Family Values @ Work

Paid Leave Matters but Program Needs Greater Outreach

February 1, 2013

By Karen White and Dana Britton, Center for Women and Work, Rutgers University

Permelia Toney-Boss, a New Jersey mother and unit coordinator at a university maintenance facility, knows firsthand the benefits that the state’s Family Leave Insurance (FLI) provides. Her daughter, Tahearra, was able use FLI to care for her mother while she recovered from surgery in 2009.

“It just eased my mind and it was less stressful than jumping up and going to work and still having to take care of my family,” said Tahearra, a provider files analyst at an insurance company. “It made it a lot easier, stress free basically.”  And for Permilia, “having someone who cares about taking care of you — it makes all the difference in the world. I think it helped me recover faster.”

Yet New Jersey is only the second state in the nation to have a family leave insurance program where workers pay small amounts into a fund and can draw partial wages when they need time to care for a sick family member or bond with a new child.

New Jersey FLI program began disbursing benefits to working families in July 2009. Now, three years after implementation, over 100,000 claims have been approved.  The majority of these are for bonding with a new child (80.1%); the remaining claims (19.9%) are for leave to care for a seriously ill family member.

Our recently released report, Policy in Action: New Jersey’s Family Leave Insurance Program at Age Threetracks the successes of New Jersey’s FLI program and highlights some the challenges that remain.  One of the key barriers is simply awareness.  We found that fewer than four of ten of the state’s residents know that the program exists.  Still more are not aware of the full range of its provisions; most commonly, many believe leave is possible only to care for a new child.

If more New Jerseyans were aware of the program, we found strong evidence that utilization would increase.  Residents across all categories of gender, race/ethnicity, age, marital status, union affiliation, employment status, and income support paid family leave insurance.

Moreover, the need for leave is high.  One in every five adults indicated having taken some form of family leave in the past three years, and one in every eight adults indicated having seriously considered but not taken such a leave.  Among those who do not take leave, the main reason was the potential loss of income.  Unfortunately, those most likely to report a need for family leave – residents who earn the least and have the lowest levels of education – are also among those least likely to know about FLI.
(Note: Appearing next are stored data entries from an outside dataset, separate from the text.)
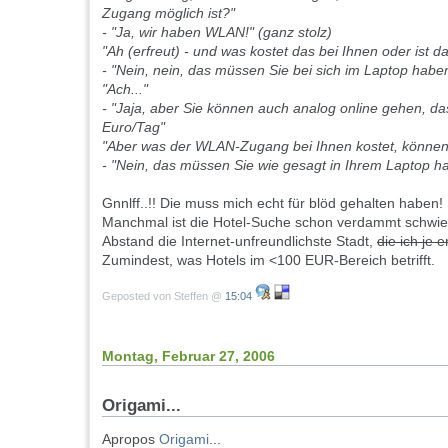
Zugang möglich ist?"
- "Ja, wir haben WLAN!" (ganz stolz)
"Ah (erfreut) - und was kostet das bei Ihnen oder ist da
- "Nein, nein, das müssen Sie bei sich im Laptop hab
"Ach..."
- "Jaja, aber Sie können auch analog online gehen, da
Euro/Tag"
"Aber was der WLAN-Zugang bei Ihnen kostet, können 
- "Nein, das müssen Sie wie gesagt in Ihrem Laptop h
Gnnlff..!! Die muss mich echt für blöd gehalten haben!
Manchmal ist die Hotel-Suche schon verdammt schwieri
Abstand die Internet-unfreundlichste Stadt,
die ich je 
Zumindest, was Hotels im <100 EUR-Bereich betrifft.
Geposted von Steffen @
15:04
Montag, Februar 27, 2006
Origami...
Apropos
Origami
...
The upcoming week marks the 20th anniversary of the federal Family and Medical Leave Act (FMLA), which provides unpaid job-protected leave to about half of all those who need time to care for their own illness or for a sick family member, or to bond with a new child. While FMLA was a positive step forward and is worthy of celebration, it is not enough.  There is much more that we can do to help make sure family members like Tahearra aren’t kept from caring for a loved one.

In moving forward, we need to improve awareness of existing programs and expand discussion of what is possible both at state and federal levels. Everyone should have access to paid leave for caregiving needs. New Jersey’s FLI offers an important model for making this possible.